Incumbent Republican legislators were warned time and again about the consequences of bowing to liberal causes. When Mike Castle voted for Cap and Trade as a Congressman, the outcry of his constituents was in no uncertain terms, that his days were numbered. They weren’t bluffing. They were warned before that, when they voted for the so-called stimulus package. They were warned when they voted for the unconstitutional penalty tax on large corporate bonuses.
They failed to listen.
They failed to act.
They stuck their fingers in their ears, denying the majority voices, and plugged their ears to the shouts of those sign-carrying “extremists.”
And they lost. Big.
Rick Lazio, a shoo-in for GOP Governor candidate made it clear early and often that the spot was his. That calls for a primary — a chance for the people to speak — were pointless. He refused to even acknowledge his primary opponant, let alone debate him and give the voters a chance to learn what he was about. He had bigger fish to fry. The Republican voters would fall in line and do as they were told, and he had a general campaign to plan. He, too, learned the hard way. You have to listen to the voters.

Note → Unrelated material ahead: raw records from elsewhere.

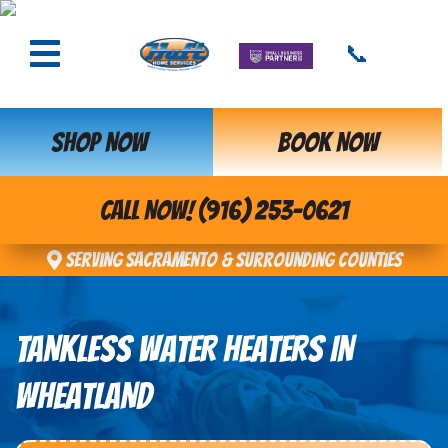
📞
SHOP NOW
BOOK NOW
CALL NOW! (916) 253-0621
Serving Sacramento & Surrounding Counties
TANKLESS WATER HEATERS IN
WHEATLAND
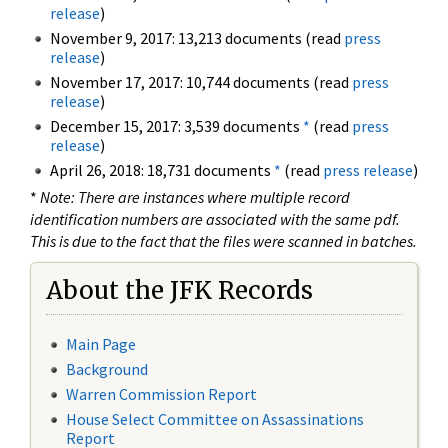
release
)
November 9, 2017: 13,213 documents (read
press
release
)
November 17, 2017: 10,744 documents (read
press
release
)
December 15, 2017: 3,539 documents
*
(read
press
release
)
April 26, 2018: 18,731 documents
*
(read
press release
)
*
Note: There are instances where multiple record
identification numbers are associated with the same pdf.
This is due to the fact that the files were scanned in batches.
About the JFK Records
Main Page
Background
Warren Commission Report
House Select Committee on Assassinations
Report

The shoo-in — the sure thing — was defeated with 62% of the vote. Lazio and the State GOP believed, right up to the end, that this election was in the bag. THAT is monumental failure to listen.
You can call it a mandate from the TEA party, if you wish. You can chalk it up to anger over the economy. But what the Paladino win — and O’Donnell’s — suggests to me is that voters are tired of being ignored. We’re tired of being ignored by the Obama administration and his rubber stamps in Congress. We’re tired of being ignored by an agenda-driven press. We’re tired of being ignored by our own party.
Republican voters will not heed marching orders from On High. But the National GOP had damned well better learn to heed ours.